[Advice] Dealing with an immense URl structure full of canonicals with Budget & Time constraint
-
Good day to you Mozers,
I have a website that sells a certain product online and, once bought, is specifically delivered to a point of sale where the client's car gets serviced.
This website has a shop, products and informational pages that are duplicated by the number of physical PoS. The organizational decision was that every PoS were supposed to have their own little site that could be managed and modified.
Examples are:
- Every PoS could have a different price on their product
- Some of them have services available and some may have fewer, but the content on these service page doesn't change.

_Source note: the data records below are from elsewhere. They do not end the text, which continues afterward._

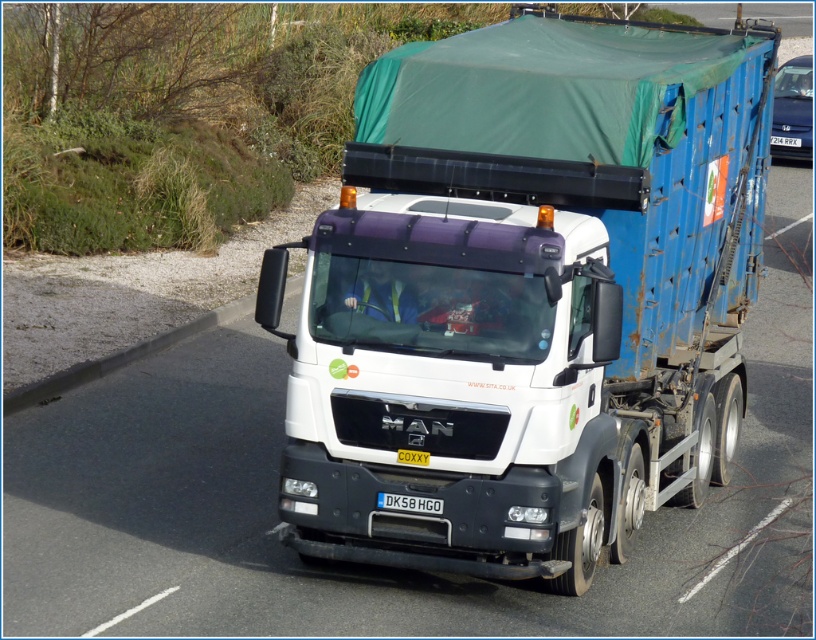 You are a pedestrian standing on the sidewalk next to the road. You see the white matte trailer truck at center and the black plastic license plate at center. Which object is closer to you?

The white matte trailer truck at center is closer to you because it is further to the viewer than the black plastic license plate at center, meaning the license plate is behind the truck and thus farther away.

In the scene shown: You are standing at the position of point (x=411, y=460) and want to move to the position of point (x=779, y=108). Which direction should you move relative to the truck?

You should move behind the truck to reach point (x=779, y=108) since it is located behind point (x=411, y=460).

You are a drone operator trying to track the MAN truck on the road. You have two points marked on your screen at coordinates point (473, 198) and point (382, 508). From the truck driver perspective, which point is closer to the front of the truck?

Point (382, 508) is closer to the front of the truck because it is in front of point (473, 198), which is behind it.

I get over a million URls that are, supposedly, all treated with canonical tags to their respective main page. The reason I use "supposedly" is because verifying the logic they used behind canonicals is proving to be a headache, but I know and I've seen a lot of these pages using the tag.
i.e:
- https:mysite.com/shop/ <-- https:mysite.com/pointofsale-b/shop
- https:mysite.com/shop/productA <-- https:mysite.com/pointofsale-b/shop/productA
The problem is that I have over a million URl that are crawled, when really I may have less than a tenth of them that have organic trafic potential.
Question is:
For products, I know I should tell them to put the URl as close to the root as possible and dynamically change the price according to the PoS the end-user chooses. Or even redirect all shops to the main one and only use that one.I need a short term solution to test/show if it is worth investing in development and correct all these useless duplicate pages. Should I use Robots.txt and block off parts of the site I do not want Google to waste his time on?
I am worried about: Indexation, Accessibility and crawl budget being wasted.
Thank you in advance,
-
Hey Chris!
Thanks a lot for your time. I did send you a PM the day after your original post, I will send you another :).
Thanks a lot for your additionnal advice. You're right about managing client's expectations and its crucial. You're pointing out some valid points and I will have to ponder about how I approach this whole situation.
Charles,
-
Hey Charles,
No problem, I've been out of the office most of the past week so I'm trying to catch up on a few of these now, sorry! I don't recall seeing any PMs either.
I feel weird to recommend shaving 3/4 of their site on which they put a lot of money in.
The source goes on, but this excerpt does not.